# Hierarchical Clustering

In [None]:
import numpy as np
import pandas as pd
%pylab inline

## Load the Churn Data

In [None]:
def normalize(col):
    return (col - np.mean(col)) / np.std(col)

def load_data(filename):
    df = pd.read_csv(filename)

    # Drop the state and phone columns
    del df['State']
    del df['Area Code']
    del df['Phone']

    # Binarize remaining variables
    df["Int'l Plan"] = (df["Int\'l Plan"] == 'yes').astype(int)
    df["VMail Plan"] = (df["VMail Plan"] == 'yes').astype(int)
    df['Churn?'] = (df['Churn?'] == 'True.').astype(int)

    # Normalize columns so that cosine similarity is the same as correlation
    arr = np.apply_along_axis(normalize, 1, df.values)
    return arr, df.columns

arr, cols = load_data('../data/churn.csv')

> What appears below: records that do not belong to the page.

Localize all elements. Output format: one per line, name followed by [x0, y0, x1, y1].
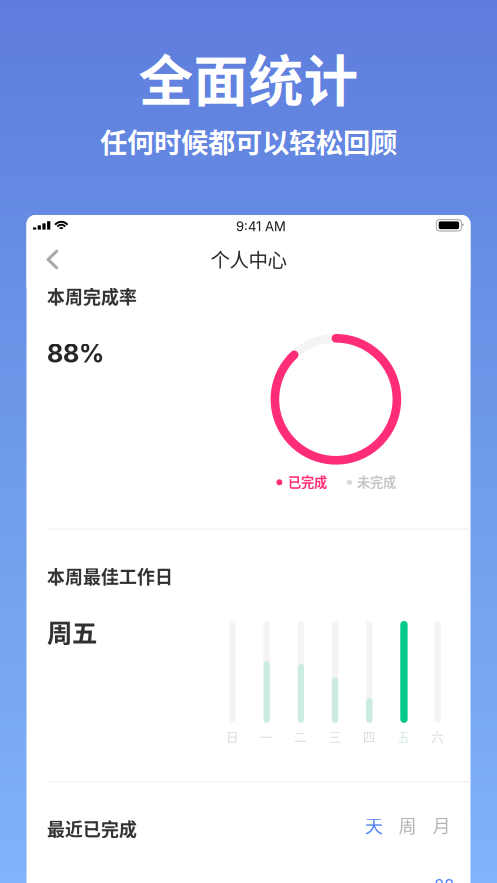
staticText: 五	[397, 727, 410, 745]
staticText: 周五	[47, 613, 97, 650]
staticText: 六	[431, 727, 444, 745]
staticText: 本周完成率	[47, 283, 137, 309]
staticText: 88	[434, 876, 454, 883]
button[interactable]: 月	[426, 812, 456, 838]
staticText: 已完成	[288, 472, 327, 491]
staticText: 本周最佳工作日	[47, 563, 173, 589]
staticText: 88%	[47, 338, 104, 369]
staticText: 最近已完成	[47, 816, 137, 842]
staticText: 未完成	[357, 472, 396, 491]
button[interactable]: Back	[33, 244, 75, 284]
staticText: 一	[260, 727, 273, 745]
staticText: 任何时候都可以轻松回顾	[100, 121, 397, 161]
button[interactable]: 周	[392, 812, 422, 838]
staticText: 9:41 AM	[236, 219, 286, 234]
staticText: 天	[365, 812, 383, 838]
staticText: 月	[432, 812, 450, 838]
staticText: 周	[398, 812, 416, 838]
staticText: 全面统计	[138, 37, 358, 117]
staticText: 二	[294, 727, 307, 745]
button[interactable]: 天	[359, 812, 389, 838]
staticText: 三	[329, 727, 342, 745]
staticText: 个人中心	[210, 245, 286, 273]
staticText: 日	[226, 727, 239, 745]
staticText: 四	[363, 727, 376, 745]
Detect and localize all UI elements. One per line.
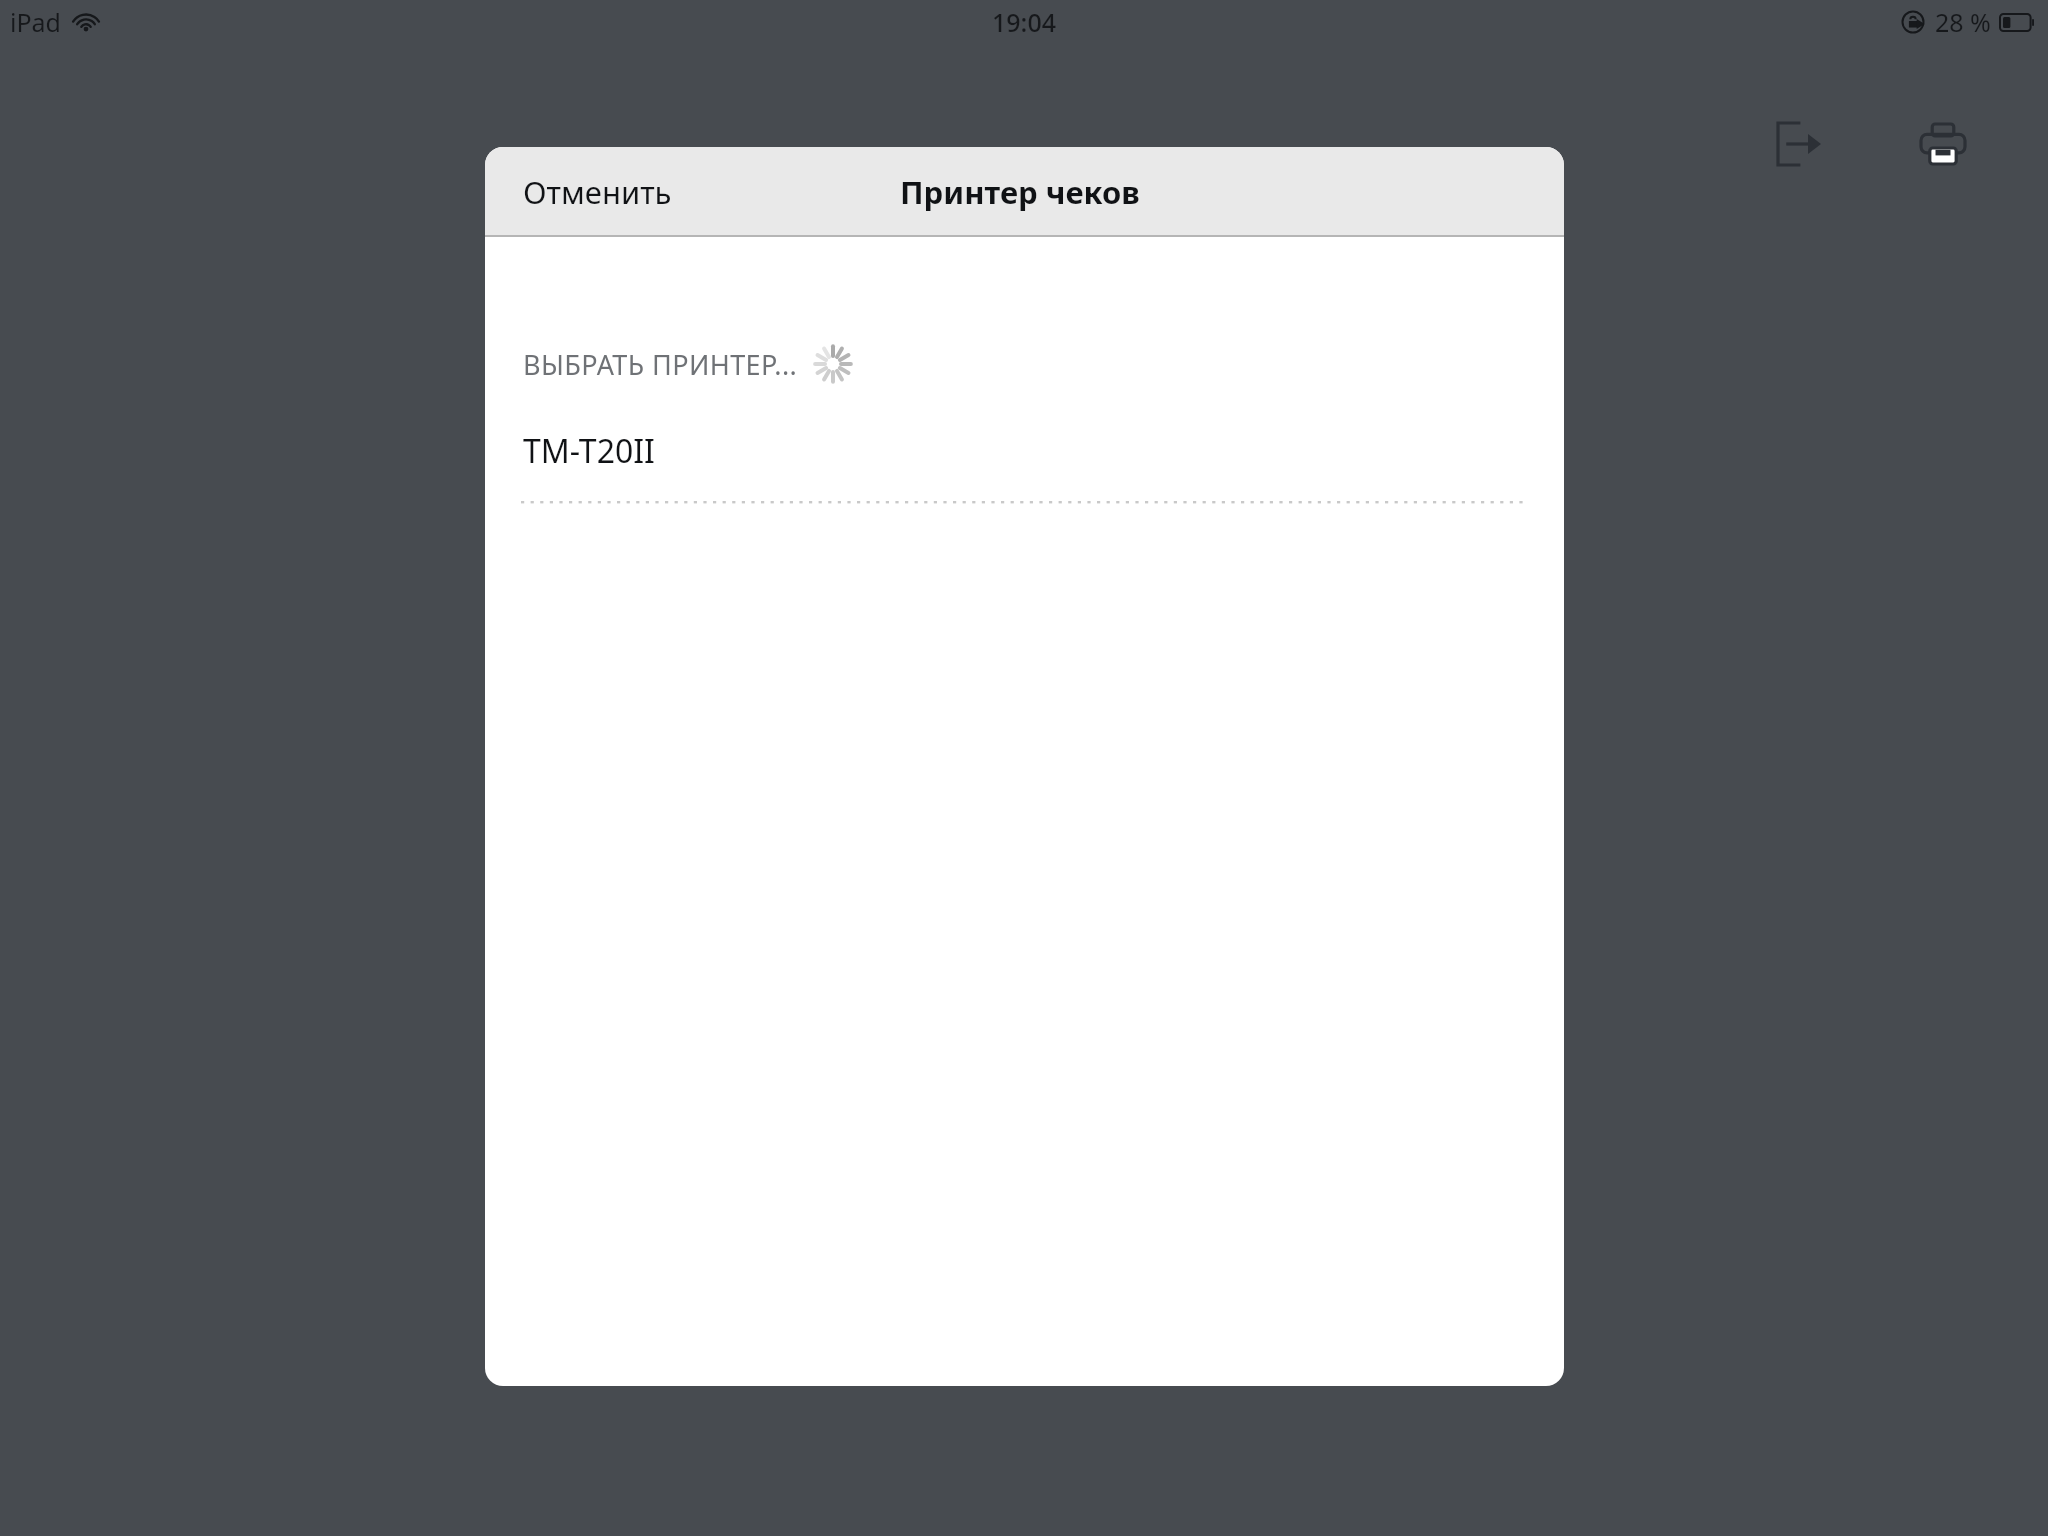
staticText: 19:04 <box>992 5 1057 39</box>
button[interactable]: Выход <box>1756 101 1842 187</box>
button[interactable]: Отменить <box>505 157 690 227</box>
staticText: iPad <box>10 5 61 39</box>
button[interactable]: TM-T20II <box>485 411 1564 491</box>
staticText: Отменить <box>523 171 672 213</box>
staticText: TM-T20II <box>523 429 655 473</box>
staticText: Принтер чеков <box>900 171 1140 213</box>
staticText: ВЫБРАТЬ ПРИНТЕР... <box>523 346 798 383</box>
staticText: 28 % <box>1935 5 1991 39</box>
button[interactable]: Печать <box>1900 101 1986 187</box>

## Perform hierarchical clustering on observations (columns)

In [None]:
from scipy.spatial.distance import pdist, squareform
from scipy.cluster.hierarchy import linkage, dendrogram

# Create distance matrix on columns using cosine distance
dist = squareform(pdist(arr.transpose(), 'cosine'))
clust = linkage(dist, method='complete')

fig, ax = plt.subplots(figsize=(24,8))
_ = dendrogram(clust, ax=ax, labels=cols)
_ = plt.xticks(fontsize=14)